The S&P Global PMI survey for the UAE for January was down just modestly to 54.1, from 54.2 in December. The index continues to indicate a slower pace of expansion compared with the levels seen in the middle of last year, which is in line with expectations of slower GDP growth in the non-oil sector in 2023 – we forecast non-oil GDP growth at 3.5% this year, compared with an estimated 5.6% in 2022. Nevertheless, the PMI still indicates a robust level of activity, especially when compared to the very weak or contractionary surveys seen from the major economies in recent readings. The pace of output growth was unchanged in January compared with December, although this was well above the long run average and with new orders accelerating, the pipeline for future work is strong.
Source: S&P Global, Emirates NBD Research
One of the weaker points of the survey was a sharper contraction in new export orders after they had turned negative in December for the first time in 16 months. This is likely reflective of the challenges facing the global economy, and relatedly, business optimism remained weak in January, albeit up modestly from the low seen in December. Only 9% of respondents expected stronger output in 12 months’ time and growth in purchases slowed to a six-month low.
Input prices were marginally negative for the second month running, with most firms reporting no change in purchase prices, while staff costs were unchanged. Firms noted that with headline inflation easing from the highs seen last year, wage demands had softened. With no input price pressure, firms cut their output prices more sharply with price promotions as they strove to remain competitive.
The Riyad Bank PMI survey for Saudi Arabia indicated an acceleration in the non-oil private sector in January as the headline reading rose to 58.2, up from 56.9 the previous month. The output, new orders, and new export orders components of the survey all came in higher compared with December’s reading, with output not far off the seven-year high hit in November. Over a third of respondents saw new orders rise, with many firms citing the massive infrastructure projects underway in Saudi Arabia as helping to drive the uptick.
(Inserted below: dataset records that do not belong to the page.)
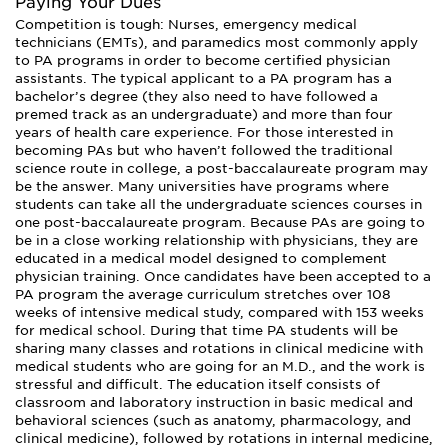
Paying Your Dues
Competition is tough: Nurses, emergency medical
technicians (EMTs), and paramedics most commonly apply
to PA programs in order to become certified physician
assistants. The typical applicant to a PA program has a
bachelor’s degree (they also need to have followed a
premed track as an undergraduate) and more than four
years of health care experience. For those interested in
becoming PAs but who haven’t followed the traditional
science route in college, a post-baccalaureate program may
be the answer. Many universities have programs where
students can take all the undergraduate sciences courses in
one post-baccalaureate program. Because PAs are going to
be in a close working relationship with physicians, they are
educated in a medical model designed to complement
physician training. Once candidates have been accepted to a
PA program the average curriculum stretches over 108
weeks of intensive medical study, compared with 153 weeks
for medical school. During that time PA students will be
sharing many classes and rotations in clinical medicine with
medical students who are going for an M.D., and the work is
stressful and difficult. The education itself consists of
classroom and laboratory instruction in basic medical and
behavioral sciences (such as anatomy, pharmacology, and
clinical medicine), followed by rotations in internal medicine,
Source: Riyad Bank, Emirates NBD Research
Looking at prices, overall input costs rose modestly in January, though at the slowest pace since October. The bulk of this rise was driven by input costs, although the pace of these gains was softer than seen in December. Staff costs were broadly unchanged as they came in just above the neutral 50 line, and manufacturing was the only sector to report salary gains. With input costs softer, the prices firms charged to customers rose at the slowest pace since last February. In this environment, business optimism among Saudi Arabian firms is strong, rising to the highest level in two and a half years.
The strong PMI report supports our view that the non-oil sector will continue to grow robustly this year, albeit at a slightly slower pace than seen in 2022. We forecast non-oil GDP growth of 5.5% in 2023, compared with an estimated 6.0% last year. The recent flash estimate from the Saudi General Authority for Statistics put non-oil growth at 5.4% in 2022, with a 6.2% y/y expansion in Q4.
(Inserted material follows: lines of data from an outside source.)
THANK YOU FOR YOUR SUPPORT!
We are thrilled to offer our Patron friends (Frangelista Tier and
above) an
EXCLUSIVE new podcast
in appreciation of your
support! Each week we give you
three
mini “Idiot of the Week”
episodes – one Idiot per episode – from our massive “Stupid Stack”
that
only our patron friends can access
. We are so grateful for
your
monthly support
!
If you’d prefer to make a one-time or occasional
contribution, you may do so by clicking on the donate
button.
Egypt’s S&P Global PMI fell further below the neutral 50.0 line in January as the depreciation of the pound through the end of last year took its effect on the economy. The headline reading was 45.5, down from 47.2 in December with output also falling although not quite at the pace seen in November. A fifth of firms noted lower output in January compared with December. New orders fell at a sharper rate with firms citing inflationary pressures as the pound depreciated. New export orders turned negative once more following a modest expansion in December.
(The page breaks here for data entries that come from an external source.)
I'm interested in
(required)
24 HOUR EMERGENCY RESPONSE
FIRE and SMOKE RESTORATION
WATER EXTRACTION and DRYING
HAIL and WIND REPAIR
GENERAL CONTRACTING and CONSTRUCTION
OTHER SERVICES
Price pressures were prevalent last month, with the headline input prices component accelerating at a level just shy of November’s multi-year high. Staff costs contributed to this as high CPI inflation – 21.3% in December – led to increased wage demands and drove the fastest rise since November 2020. However, purchase prices rose even faster as the weaker pound drove up the cost of raw materials in particular and over half of respondents saw a rise in their purchasing costs. With their costs accelerating, firms passed these on to customers and output prices rose at the fastest pace since February 2017.
Business optimism has deteriorated in recent months and the component fell to its third-lowest reading in the series in January with only 10% of firms expecting an increase in output over the next 12 months. Hiring activity was weak on the back of this, with the employment component negative for the second month in a row.